The relation on page 116 implies that phi(1,0) = u_{-1} + u_0 + u_1 = -1 +
2 + -1 = 0. (The definition of u_n for negative n, namely u_{-n} = u_n, is
given on page 114.) In the Comptes Rendus paper, Touchard explicitly states
that phi(h,0) = 2 nu(h,h), where nu(h,h) can be seen to be D_h, the number
of derangements of h items. This again implies phi(1,0) = 0. So I suspect
that the first element of the table on page 118 is in error, unless I've
missed a change in definition somewhere.

Best,
Will


>
>
I now have Touchard's 1953 paper from Scripta Math.? In an moment
> I'll send it to Neil, Will and Frank.? Anyone else, feel free to ask.
> (I'm guessing this mailing list doesn't allow attachments, right?)
>
> A000270 appears at the top of page 118.? Five minutes is not enough
> for me to figure out what it means, but please note that it cannot be
> a count of permutations of {1,...,n} because a(8) > 8!.? I suspect that
> studying the whole paper is necessary.
>
> Cheers, Brendan.
>
> On 21/7/20 11:10 pm, Neil Sloane wrote:
> > Will :
> >
> > good suggestion, about making a(1) = 1
> >
> > i will take care of it
> >
> >
> > Best regards
> > Neil
> >
> > Neil J. A. Sloane, President, OEIS Foundation.
> > 11 South Adelaide Avenue, Highland Park, NJ 08904, USA.
> > Also Visiting Scientist, Math.
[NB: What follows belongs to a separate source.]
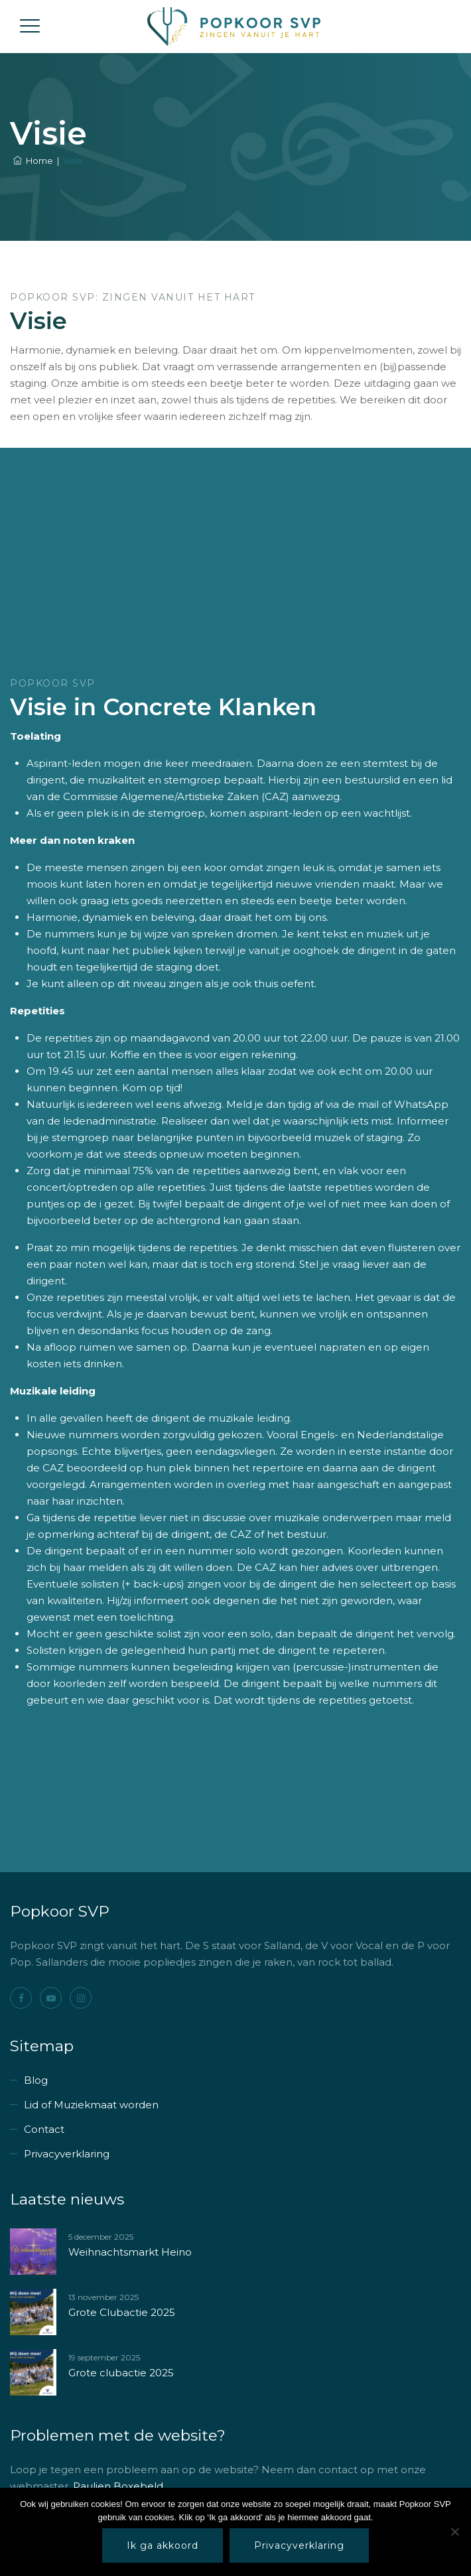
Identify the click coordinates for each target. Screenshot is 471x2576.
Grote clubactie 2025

Dept., Rutgers University, Piscataway, NJ.
> > Phone: 732 828 6098; home page: http://NeilSloane.com
> > Email: njasloane at gmail.com
> >
> >
> >
> > On Tue, Jul 21, 2020 at 1:54 AM William Orrick <will.orrick at gmail.com>
> > wrote:
> >
> >> Dear Neil,
> >>
> >> I just noticed your changes to A000270. I agree with changing a(0) to 0,
> >> but you might consider keeping a(1)=1, rather than changing it to 0.
> >> There's a sequence A102761 that is the same as A000179 except for the
> first
> >> term. If you use A102761 instead of A000179 to generate A000270, and
> keep
> >> a(1)=1 in A000270, then the relation you now use to define A000270 works
> >> for all n, even negative n, with the convention a(-n) = a(n). I don't
> see a
> >> clear combinatorial meaning for a(0) and a(1), or for a(n) with n
> negative,
> >> but Touchard needs these to have the values implied by A000179 in order
> for
> >> equation (1) in his 1934 paper to work. (This is the general formula for
> >> the number of permutations discordant with two given permutations, and
> >> seems to correspond to equation (22) in Kaplansky and Riordan.)
> >>
> >> Best,
> >> Will
> >>
> >> On Tue, Jul 21, 2020 at 12:33 AM William Orrick <will.orrick at gmail.com>
> >> wrote:
> >>
> >>> Dear SeqFans:
> >>>
> >>> Thanks Neil for posting the annotated copy of Kaplansky and Riordan.
> Is
> >>> the other Kaplanasky and Riordan paper you mentioned this one:
> >>>
> >>>   The problem of the rooks and its applications. Duke Math. J. 13
> (1946)
> >>> 259-268?
> >>>
> >>> I would be interested in seeing the MathSciNet reviews you mentioned if
> >>> it's easy to send them.
> >>>
> >>> Brendan: in the original post in this thread I suggested that A000270
> is
> >>> the number of permutations of {1,2,...,n+1} discordant with both the
> >>> identity permutation and with a permutation consisting of a 1-cycle and
> >> an
> >>> n-cycle.
> >>>
> >>> I have a new proposed sequence, A335391, not yet approved that is based
> >> on
> >>> Touchard's earlier paper of 1934. I believe A000270 is the second row
> of
> >>> the square array in that sequence. Only the element in the first column
> >>> disagrees. The new sequence contains a link to a post on
> >> math.stackexchange
> >>> where some of the statements in Touchard's paper are proved. The
> relation
> >>> Neil mentioned with the menage numbers is also proved there.
> >>>
> >>> There are quite a few sequences in the OEIS with the title "discordant
> >>> permutations" or similar.  Many of these are related to permutations
> >>> discordant with three given permutations, rather than with two given
> >>> permutations as is the case here.
> >>>
> >>> Best,
> >>> Will Orrick
> >>>
>
>